FIND FRED HERE And for more Billy related info visit WESTERN FICTION REVIEW where Steve M. has posted a review of THE STONE GARDEN. Also there is an earlier Kid article on The Archive HERE 

Ten days and counting...

Western Greats - Rio Bravo

"Well made but awfully familiar," were the words of The New York Times, and Time magazine declared that, "It is as long and tedious as five TV westerns laid end to end."

It might surprise you to know that the movie they are talking about is the Howard Hawks classic, Rio Bravo. And whilst it may be true that the 1959 movie may not be anything new, the fact is that  in the hands of Howard Hawks and star John Wayne the movie becomes greater than the sum of its parts - there is excitement, tension, the pleasure of the western landscapes and that old chestnut of good triumphing over evil. Hawks of course was so pleased with the film that he loosely remade it in 1966 and El Dorado and then again in 1970 with Rio Lobo.

Rio Brave came after Hawks had taken a break from directing following the failure of his 1955 movie, Land of the Pharaohs, a movie that almost ended his career and Hawks thouight it was a safe bet for his comeback to be a western starring the biggest western star of them all. Alongside John Wayne Hawks cast Dean Martin and Ricky Nelson. The movie was shot between May and July 1958 with Old Tuscon, Arizona as the main location. The director was inspired by Gary Cooper's High Noon in which a sheriff stood alone against a group of desperadoes.

'Cooper ran around trying to get help and no one would give him any. And that's a kind of silly thing to do because in the end he could do the job himself. And so I decided to take a different viewpoint.' Howard Hawks.

Wayne famously hated High Noon and claimed that Cooper's character was went against the very creed of the true westerner - a man who could stand alone and face whatever was thrown at him. High Noon was, Wayne said, un-American. The actor would also state that he did not regret helping run the High Noon writer, Carl Foreman, out of the country during the Un-American activity hearings.

However it wasn't only High Noon that influenced the movie and the central situation of a lawman holding a prisoner under siege had been done in 1957's excellent 3-10 to Yuma.

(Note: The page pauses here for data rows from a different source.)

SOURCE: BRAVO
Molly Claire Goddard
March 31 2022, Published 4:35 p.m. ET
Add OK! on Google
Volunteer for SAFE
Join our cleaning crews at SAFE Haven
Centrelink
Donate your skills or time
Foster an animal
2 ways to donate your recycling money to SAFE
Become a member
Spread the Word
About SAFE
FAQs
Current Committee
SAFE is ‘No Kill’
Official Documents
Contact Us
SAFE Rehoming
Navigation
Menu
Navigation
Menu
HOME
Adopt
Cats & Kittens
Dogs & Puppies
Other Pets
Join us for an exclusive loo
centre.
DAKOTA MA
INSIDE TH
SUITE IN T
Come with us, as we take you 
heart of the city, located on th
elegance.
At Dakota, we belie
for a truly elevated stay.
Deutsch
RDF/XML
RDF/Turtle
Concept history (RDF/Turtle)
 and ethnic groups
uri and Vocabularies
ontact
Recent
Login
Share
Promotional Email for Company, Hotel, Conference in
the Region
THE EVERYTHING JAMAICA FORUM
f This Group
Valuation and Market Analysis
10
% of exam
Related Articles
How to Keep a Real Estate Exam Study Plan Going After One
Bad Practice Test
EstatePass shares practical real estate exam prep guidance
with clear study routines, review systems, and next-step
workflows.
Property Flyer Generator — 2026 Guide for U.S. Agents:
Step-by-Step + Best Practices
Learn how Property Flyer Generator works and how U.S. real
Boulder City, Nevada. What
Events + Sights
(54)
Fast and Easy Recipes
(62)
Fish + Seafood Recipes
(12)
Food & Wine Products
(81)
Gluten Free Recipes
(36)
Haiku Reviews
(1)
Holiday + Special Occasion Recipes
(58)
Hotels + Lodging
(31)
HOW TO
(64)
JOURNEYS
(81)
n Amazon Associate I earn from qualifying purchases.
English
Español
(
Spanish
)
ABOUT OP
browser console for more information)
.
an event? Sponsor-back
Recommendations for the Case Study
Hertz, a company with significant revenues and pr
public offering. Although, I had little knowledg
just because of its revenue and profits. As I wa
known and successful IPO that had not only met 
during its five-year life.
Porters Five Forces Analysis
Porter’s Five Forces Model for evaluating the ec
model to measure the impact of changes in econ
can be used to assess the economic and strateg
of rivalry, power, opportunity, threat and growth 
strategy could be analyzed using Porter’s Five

Howard Hawks deliberately emphasized character over plot in Rio Bravo - perhaps he realized that TV westerns had by this period played out all the plots there were, and this is the biggest strength of the movie. John Wayne is well, John Wayne but he's excellent at it and Dean Martin's haunted gunman maybe one of the best roles he has ever played. Ricky Nelson does okay but he was only cast as a heartthrob to get the youngsters into the cinemas. And as with every film he appears in Walter Brennen steals the show. Hawks deliberately chose to not develop the characters of the bad men which made the western stand out since the bad men in most westerns of the period were well developed and often stole the show - think Jack Palance is Shane (1953). In most Fifties westerns the bad guys were more colorful and extravagant that the good guys but not with this movie and right from the start it is with our three heroes that the focus remains.

Despite the critics Rio Bravo was a success - it revitalized Howard Hawks' career and it ended the year just outside of the top ten money makers on the North American market. And it has since gone onto become an undisputed classic of the genre - The film achieved additional notoriety in the 90s when Quentin Tarantino revealed that he uses it as a litmus test for prospective girlfriends.

The film is available in DVD in several different versions but it it the special edition which is the most interesting  - There's a great  commentary by John Carpenter and Richard Schickel, renowned director Carpenter and film critic Schickel explore how this legendary Western was an extension of Hawks' own personality and why it's considered such an influential classic toda. It also contains several documentaries, most interesting of which is a 1973 show looking at Howard Hawks and his legacy.